=== Begin Enclosure ===

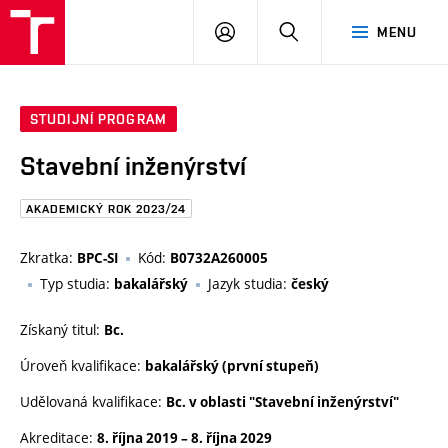
FAST
PŘIHLÁSIT
HLEDAT
MENU
VUT
SE
Brno
STUDIJNÍ PROGRAM
Stavební inženýrství
AKADEMICKÝ ROK 2023/24
Zkratka:
Kód:
BPC-SI
B0732A260005
Typ studia:
Jazyk studia:
bakalářský
český
Získaný titul:
Bc.
Úroveň kvalifikace:
bakalářský (první stupeň)
Udělovaná kvalifikace:
Bc. v oblasti "Stavební inženýrství"
Akreditace:
8. října 2019
–
8. října 2029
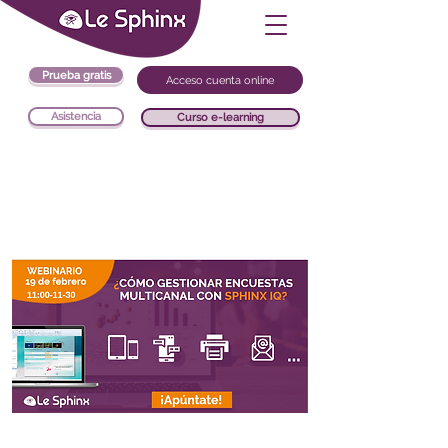
Prueba gratis
Acceso cuenta online
Asistencia
Curso e-learning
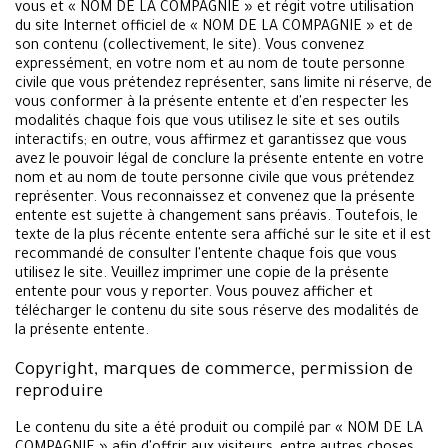
vous et « NOM DE LA COMPAGNIE » et régit votre utilisation
du site Internet officiel de « NOM DE LA COMPAGNIE » et de
son contenu (collectivement, le site). Vous convenez
expressément, en votre nom et au nom de toute personne
civile que vous prétendez représenter, sans limite ni réserve, de
vous conformer à la présente entente et d'en respecter les
modalités chaque fois que vous utilisez le site et ses outils
interactifs; en outre, vous affirmez et garantissez que vous
avez le pouvoir légal de conclure la présente entente en votre
nom et au nom de toute personne civile que vous prétendez
représenter. Vous reconnaissez et convenez que la présente
entente est sujette à changement sans préavis. Toutefois, le
texte de la plus récente entente sera affiché sur le site et il est
recommandé de consulter l'entente chaque fois que vous
utilisez le site. Veuillez imprimer une copie de la présente
entente pour vous y reporter. Vous pouvez afficher et
télécharger le contenu du site sous réserve des modalités de
la présente entente.
Copyright, marques de commerce, permission de
reproduire
Le contenu du site a été produit ou compilé par « NOM DE LA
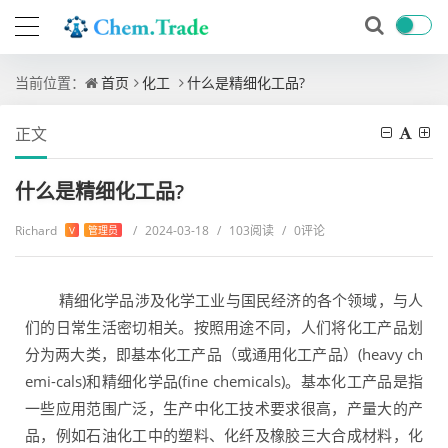
当前位置：
首页
化工
什么是精细化工品?
正文
什么是精细化工品?
Richard
/
2024-03-18
/
103阅读
/
0评论
V
管理员
精细化学品涉及化学工业与国民经济的各个领域，与人
们的日常生活密切相关。按照用途不同，人们将化工产品划
分为两大类，即基本化工产品（或通用化工产品）(heavy ch
emi-cals)和精细化学品(fine chemicals)。基本化工产品是指
一些应用范围广泛，生产中化工技术要求很高，产量大的产
品，例如石油化工中的塑料、化纤及橡胶三大合成材料，化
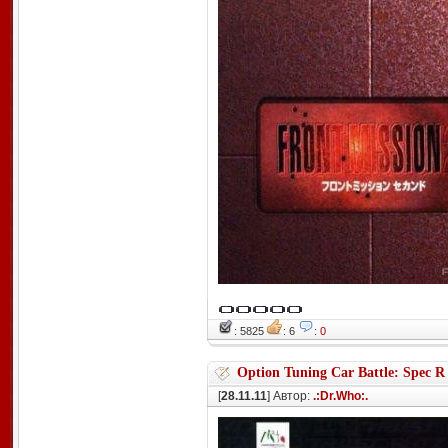
: 5825
: 6
:
0
Option Tuning Car Battle: Spec R
[
28.11.11
] Автор:
.:Dr.Who:.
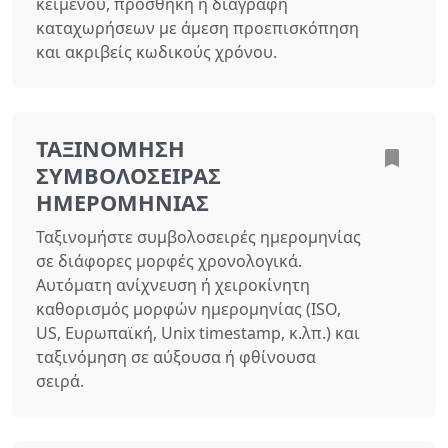
κειμένου, προσθήκη ή διαγραφή
καταχωρήσεων με άμεση προεπισκόπηση
και ακριβείς κωδικούς χρόνου.
ΤΑΞΙΝΌΜΗΣΗ
ΣΥΜΒΟΛΟΣΕΙΡΆΣ
ΗΜΕΡΟΜΗΝΊΑΣ
Ταξινομήστε συμβολοσειρές ημερομηνίας
σε διάφορες μορφές χρονολογικά.
Αυτόματη ανίχνευση ή χειροκίνητη
καθορισμός μορφών ημερομηνίας (ISO,
US, Ευρωπαϊκή, Unix timestamp, κ.λπ.) και
ταξινόμηση σε αύξουσα ή φθίνουσα
σειρά.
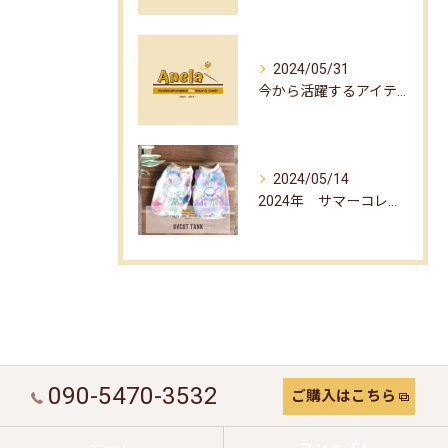
2024/05/31
今から活躍するアイテム☆part1☆
2024/05/14
2024年 サマーコレクション☆
090-5470-3532
ご購入はこちら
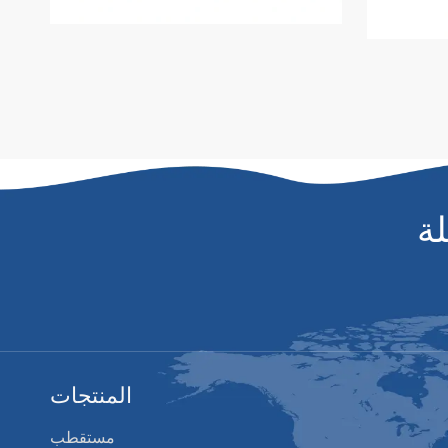
ة
المنتجات
مستقطب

=== End Enclosure ===

ASSIGNMENT =>
Give the number of lines in the records that contain the string "COMPAGNIE", with no other output.

COMPLETED TASK =>
2